[[ Dataset records open ]]

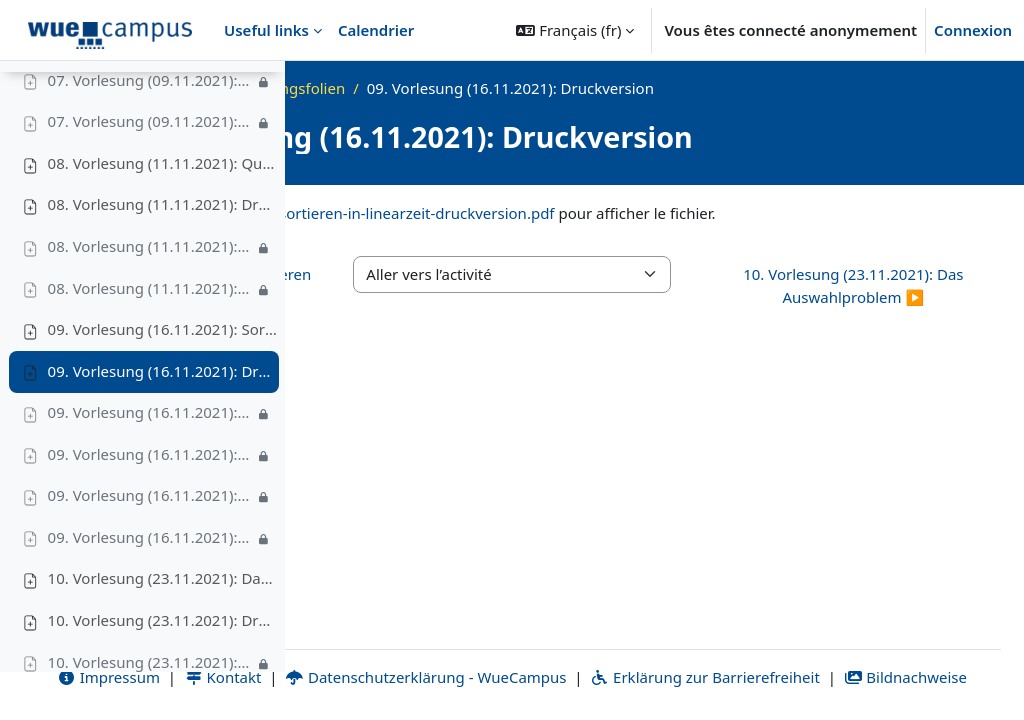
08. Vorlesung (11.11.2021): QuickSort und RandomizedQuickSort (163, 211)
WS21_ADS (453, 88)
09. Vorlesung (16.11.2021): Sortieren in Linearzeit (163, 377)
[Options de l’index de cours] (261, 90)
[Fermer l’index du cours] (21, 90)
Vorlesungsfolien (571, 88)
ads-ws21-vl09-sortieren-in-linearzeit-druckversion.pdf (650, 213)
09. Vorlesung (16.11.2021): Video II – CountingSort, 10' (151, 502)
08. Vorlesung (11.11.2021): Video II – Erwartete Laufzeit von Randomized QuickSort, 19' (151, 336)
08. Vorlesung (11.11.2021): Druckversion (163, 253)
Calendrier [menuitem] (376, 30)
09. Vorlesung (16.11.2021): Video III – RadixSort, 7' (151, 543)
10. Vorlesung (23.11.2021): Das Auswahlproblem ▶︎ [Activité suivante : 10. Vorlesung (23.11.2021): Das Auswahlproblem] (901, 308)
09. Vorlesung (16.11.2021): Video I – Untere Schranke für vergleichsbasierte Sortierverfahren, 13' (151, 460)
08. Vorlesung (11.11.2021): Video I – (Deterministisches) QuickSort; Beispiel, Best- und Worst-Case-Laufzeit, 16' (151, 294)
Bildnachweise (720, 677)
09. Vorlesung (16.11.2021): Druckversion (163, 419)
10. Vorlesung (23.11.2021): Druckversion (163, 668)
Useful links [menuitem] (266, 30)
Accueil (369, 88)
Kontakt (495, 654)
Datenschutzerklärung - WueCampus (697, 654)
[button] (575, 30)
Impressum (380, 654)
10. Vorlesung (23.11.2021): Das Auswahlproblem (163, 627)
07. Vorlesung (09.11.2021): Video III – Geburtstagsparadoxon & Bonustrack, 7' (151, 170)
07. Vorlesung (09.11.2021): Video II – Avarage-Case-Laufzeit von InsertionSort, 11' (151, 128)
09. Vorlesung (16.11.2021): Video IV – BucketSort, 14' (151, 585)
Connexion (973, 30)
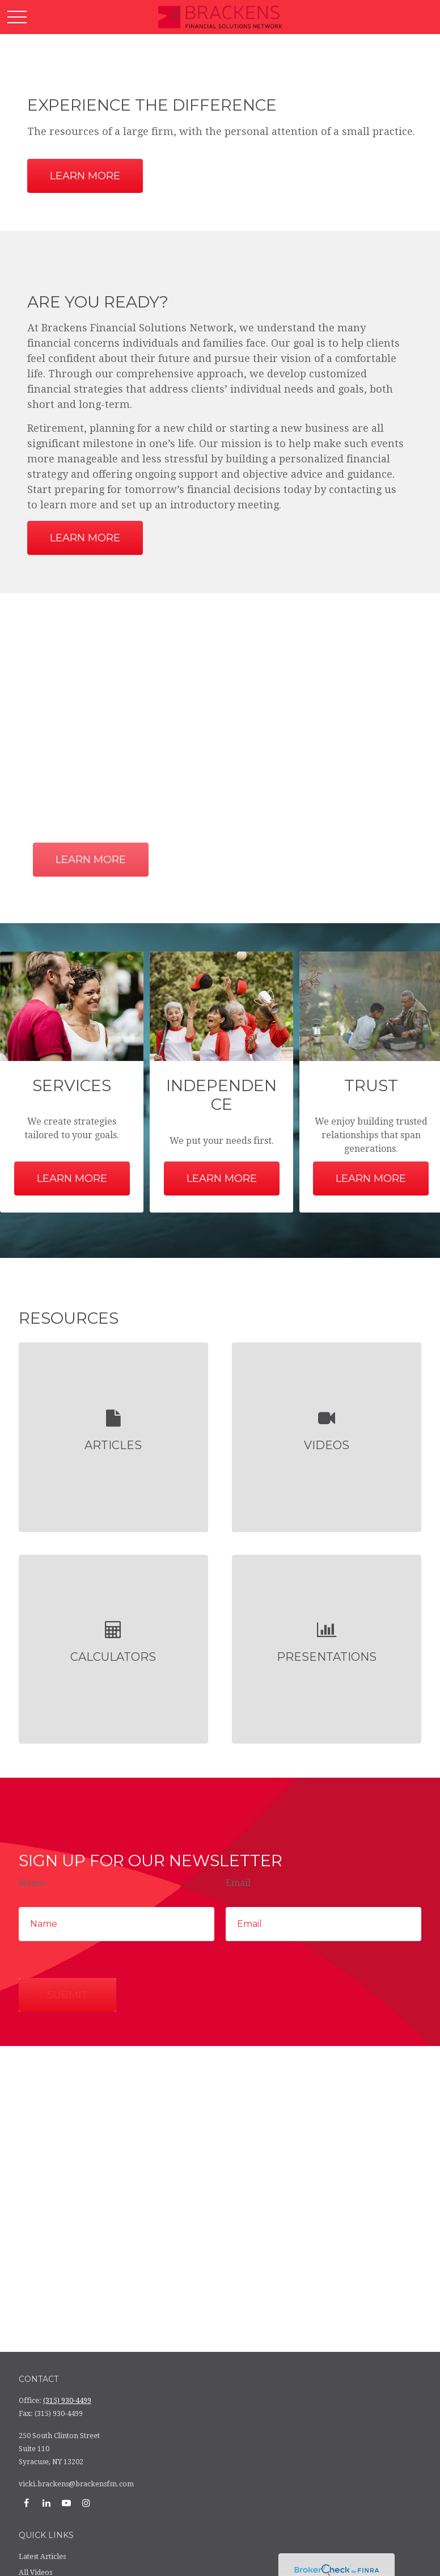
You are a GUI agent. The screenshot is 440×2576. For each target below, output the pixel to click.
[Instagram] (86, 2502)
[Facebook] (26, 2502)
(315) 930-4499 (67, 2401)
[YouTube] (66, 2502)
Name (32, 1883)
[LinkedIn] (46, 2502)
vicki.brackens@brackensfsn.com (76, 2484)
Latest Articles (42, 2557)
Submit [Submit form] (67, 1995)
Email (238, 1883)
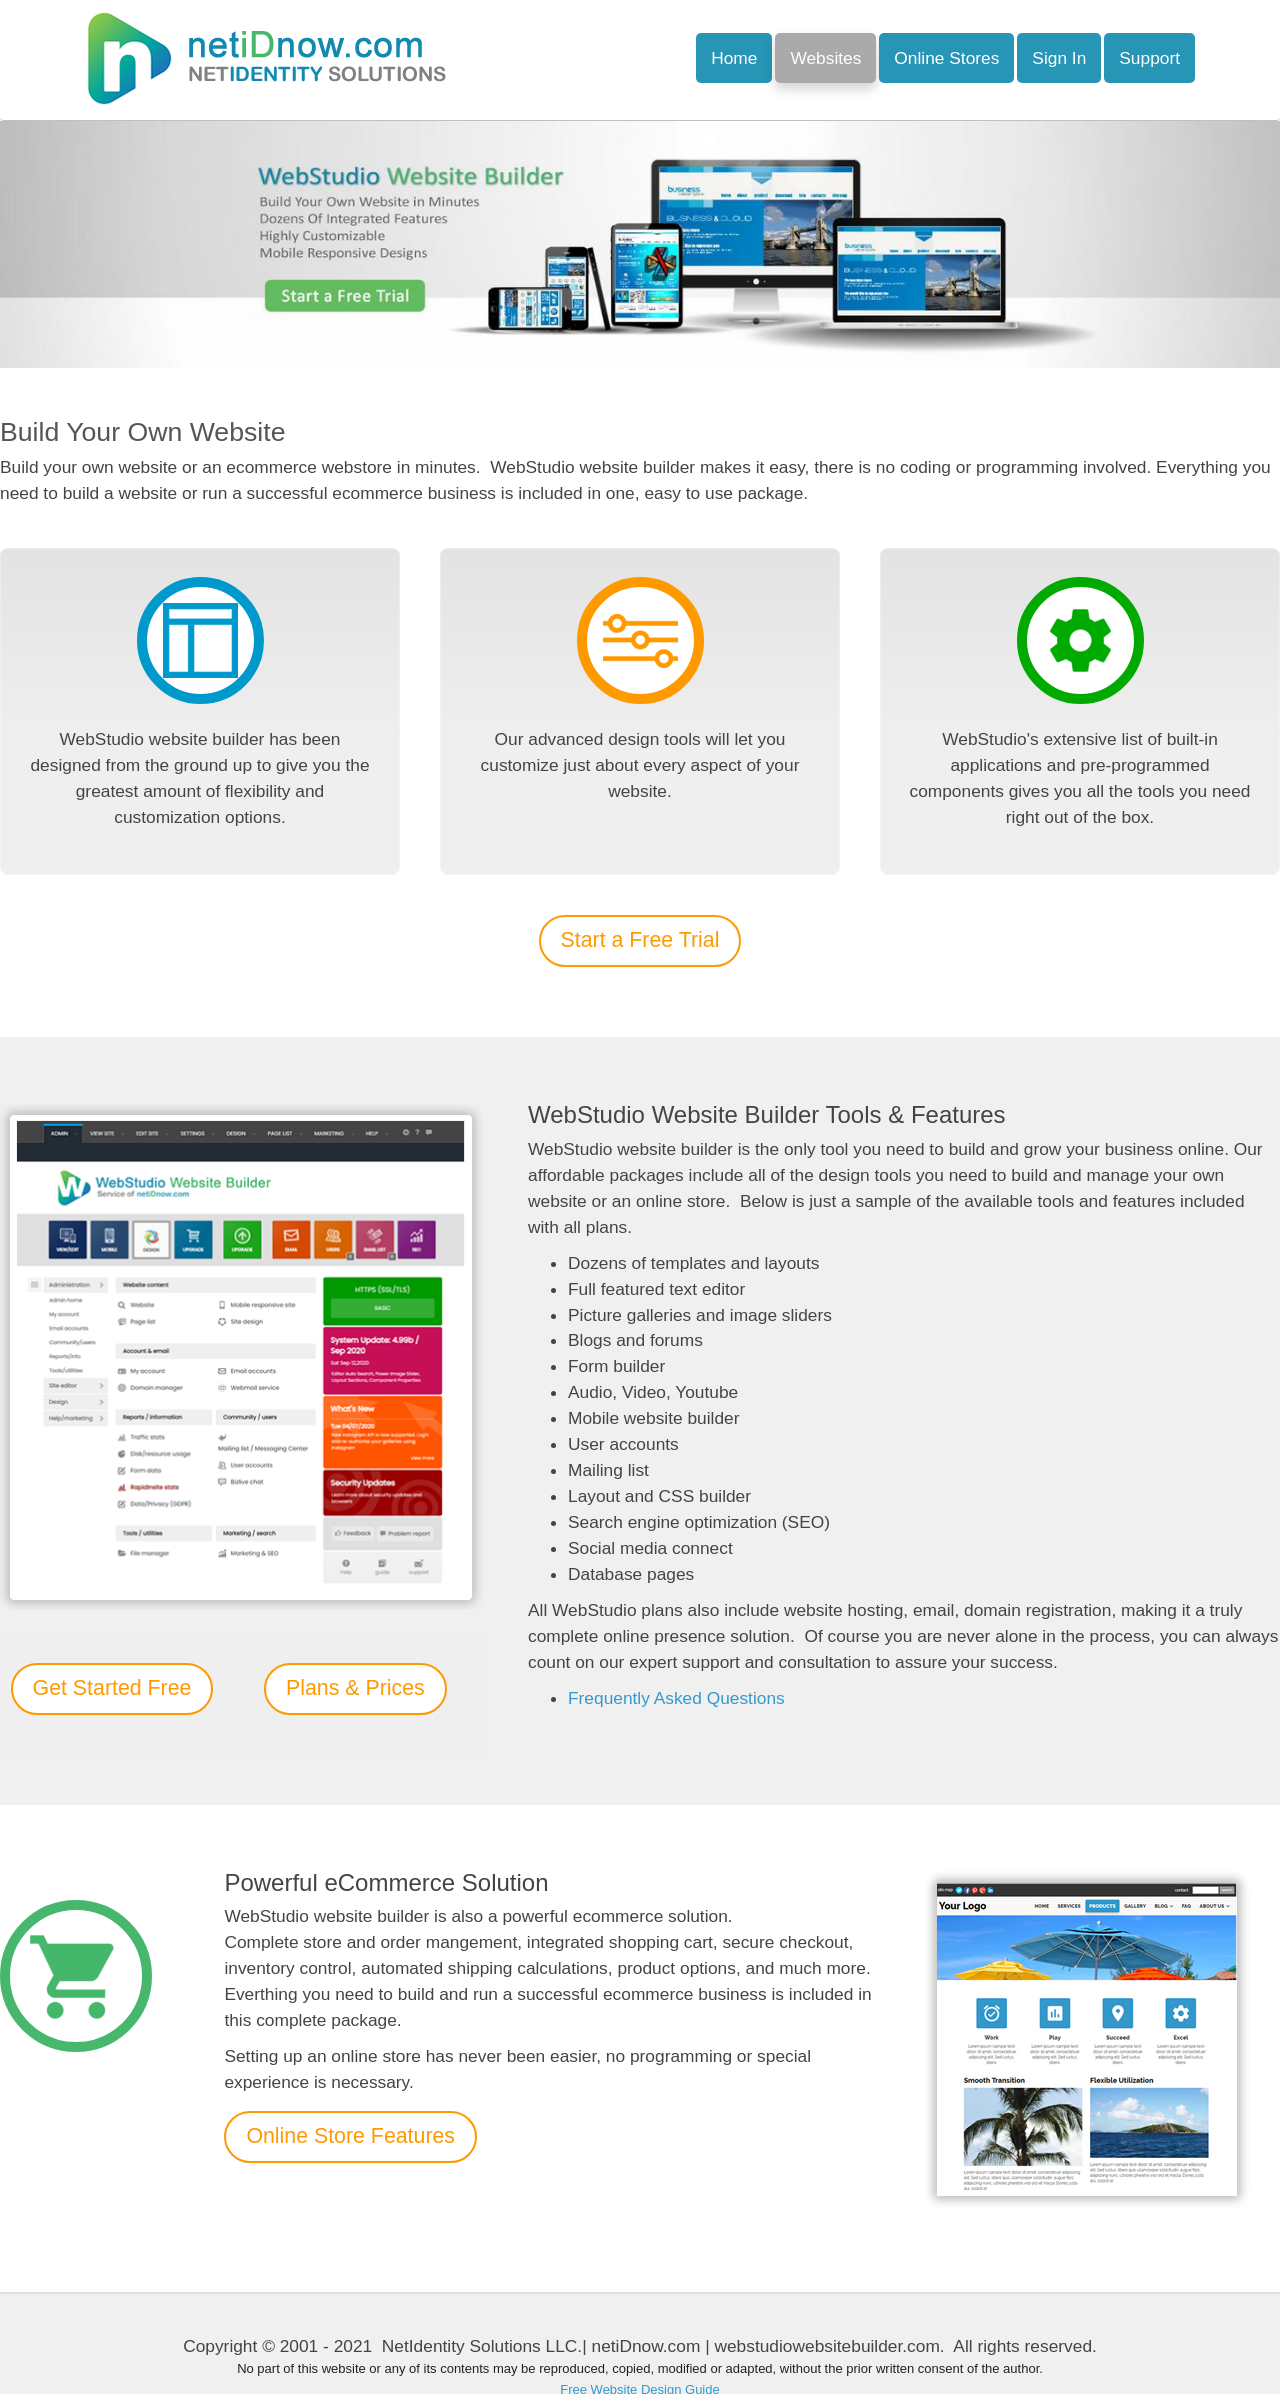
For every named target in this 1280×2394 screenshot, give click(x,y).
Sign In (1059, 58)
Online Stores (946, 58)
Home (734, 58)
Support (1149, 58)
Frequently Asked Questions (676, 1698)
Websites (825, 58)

[[ Dataset records closed ]]

**Exercise prompt:**
An exact reproduction of every record above is required, with no pictures included.

**Solution for this exercise:**
08. Vorlesung (11.11.2021): QuickSort und RandomizedQuickSort (163, 211)
WS21_ADS (453, 88)
09. Vorlesung (16.11.2021): Sortieren in Linearzeit (163, 377)
[Options de l’index de cours] (261, 90)
[Fermer l’index du cours] (21, 90)
Vorlesungsfolien (571, 88)
ads-ws21-vl09-sortieren-in-linearzeit-druckversion.pdf (650, 213)
09. Vorlesung (16.11.2021): Video II – CountingSort, 10' (151, 502)
08. Vorlesung (11.11.2021): Video II – Erwartete Laufzeit von Randomized QuickSort, 19' (151, 336)
08. Vorlesung (11.11.2021): Druckversion (163, 253)
Calendrier [menuitem] (376, 30)
09. Vorlesung (16.11.2021): Video III – RadixSort, 7' (151, 543)
10. Vorlesung (23.11.2021): Das Auswahlproblem ▶︎ [Activité suivante : 10. Vorlesung (23.11.2021): Das Auswahlproblem] (901, 308)
09. Vorlesung (16.11.2021): Video I – Untere Schranke für vergleichsbasierte Sortierverfahren, 13' (151, 460)
08. Vorlesung (11.11.2021): Video I – (Deterministisches) QuickSort; Beispiel, Best- und Worst-Case-Laufzeit, 16' (151, 294)
Bildnachweise (720, 677)
09. Vorlesung (16.11.2021): Druckversion (163, 419)
10. Vorlesung (23.11.2021): Druckversion (163, 668)
Useful links [menuitem] (266, 30)
Accueil (369, 88)
Kontakt (495, 654)
Datenschutzerklärung - WueCampus (697, 654)
[button] (575, 30)
Impressum (380, 654)
10. Vorlesung (23.11.2021): Das Auswahlproblem (163, 627)
07. Vorlesung (09.11.2021): Video III – Geburtstagsparadoxon & Bonustrack, 7' (151, 170)
07. Vorlesung (09.11.2021): Video II – Avarage-Case-Laufzeit von InsertionSort, 11' (151, 128)
09. Vorlesung (16.11.2021): Video IV – BucketSort, 14' (151, 585)
Connexion (973, 30)
You are a GUI agent. The screenshot is 440×2576. For each target below, output the pixel to click.
[Instagram] (86, 2502)
[Facebook] (26, 2502)
(315) 930-4499 (67, 2401)
[YouTube] (66, 2502)
Name (32, 1883)
[LinkedIn] (46, 2502)
vicki.brackens@brackensfsn.com (76, 2484)
Latest Articles (42, 2557)
Submit [Submit form] (67, 1995)
Email (238, 1883)
For every named target in this 1280×2394 screenshot, give click(x,y).
Sign In (1059, 58)
Online Stores (946, 58)
Home (734, 58)
Support (1149, 58)
Frequently Asked Questions (676, 1698)
Websites (825, 58)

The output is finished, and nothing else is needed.